ソフトウェア開発手法やその隣接分野と、いわゆる文系の学問について

いわゆる文系(人文、社会)の学問に対して、それが役に立つのかという批判がよくなされる。 自分もエンジニアとして就職した後、社会科学系の知識を直接仕事に活かせた経験が正直ない。

ところが最近、ソフトウェア開発の手法やその隣接分野の元ネタいくつか知って、意外な分野にいきつくことがわかった。

文系寄りの学部を卒業した身として痛感したのは、多少かじってたことがあっても、使いこなせるかっていうのは別だなということ。

デザイン思考と現象学

経験の拡大というプラクティスは、 エスノメソドロジーをベースにしている。

文化人類学者が自分とは異なる文化に暮らしている人を観察する時に感じるような違和感を追って我々の周りの日常の世界を見る見方は、エトムント・フッサールによって提唱された現象学によって始められ、その考え方は社会研究に応用された。 ナチスの時代にヨーロッパからアメリカに亡命したアルフレッド・シュッツが日常生活の構造を研究する現象学的社会学を始め、その弟子でアメリカの社会学者であるハロルド・ガーフィンケルが、それをエスノメソドロジーというフィールドワークの方法としてまとめた。本章で紹介するエスノメソドロジーをベースにしている。『デザイン思考の道具箱』

フッサールにシュッツにガーフィンケルである。 噛み砕いて書いてあるけど、我々の周りの日常の世界=生活世界ってことか。 学生の頃、竹田青嗣の入門書をずっと読んでいて、社会システム理論の現象学的なものの見方を理解しようとかやっていたけど、こっちに活かせていれば。。。と。

この前発売した『Joy.inc』という本にも「デジタル人類学者」という単語がでてくるし、Jim Coplien『組織パターン』にも人類学的基礎という章がある。

システム思考と一般システム理論、システムダイナミクス

入門本を読んだときか、ループ図書く研修に行った時かあいまいだが、そこでローマクラブの『成長の限界』がちょこっと紹介された。あとで気になって検索してみたら

簡単にいうと、システム・ダイナミクスのうちコンピューターを使用する複雑な数学の部分を省いた手法がシステム思考> です。システム思考では、もっとも基礎となるプロセスのみを活用しますが、システム・ダイナミクスでは、問題の構造> を正しく把握しているか、検討する解決策がどのような成果を出しうるかなどを確認するために、コンピューター・モデリングを用います。

www.change-agent.jp

源流をたどれば、ベルタランフィ『一般システム思考』にいきつくとのこと。 さらに、システム思考も、システム理論の発展を取り込んでいるらしく

また、その後、生物学者のフランシスコ・バレーラオートポイエーシス理論(理論そのものは70年代)なども取り入> れられてシステム理論(システム思考)は発展してきました。

ワールド・カフェのアニータ・ブラウンも著書の中で、バレーラに言及していました。

d.hatena.ne.jp

社会システムを対象にしていて、オートポイエーシスとか言い始めたら、ニコラス・ルーマンに言及しだすまで後一歩なのでは。
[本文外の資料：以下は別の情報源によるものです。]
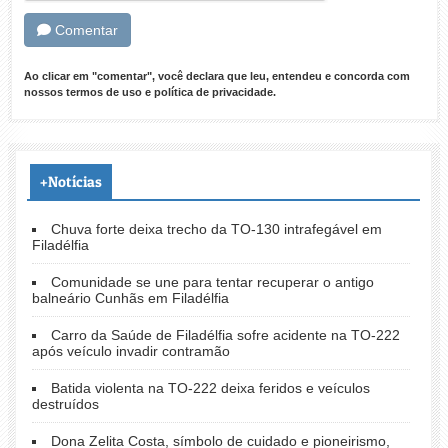
Comentar
Ao clicar em "comentar", você declara que leu, entendeu e concorda com
nossos
termos de uso
e
política de privacidade
.
+Notícias
Chuva forte deixa trecho da TO-130 intrafegável em
Filadélfia
Comunidade se une para tentar recuperar o antigo
balneário Cunhãs em Filadélfia
Carro da Saúde de Filadélfia sofre acidente na TO-222
após veículo invadir contramão
Batida violenta na TO-222 deixa feridos e veículos
destruídos
Dona Zelita Costa, símbolo de cuidado e pioneirismo,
。。

Scrumと野中郁次郎

開発者だと、いくつかのアジャイル開発手法(Scrum/XP/Kanban/Lean等)の元ネタの一つは、トヨタ生産方式や竹内/野中論文だというのはよく耳にする。 どうも社会科学の分野では、あまり伝わってないらしいと最近聞いた。 (野中先生自身も、知らなかったと書かれてたのを見た気がする。)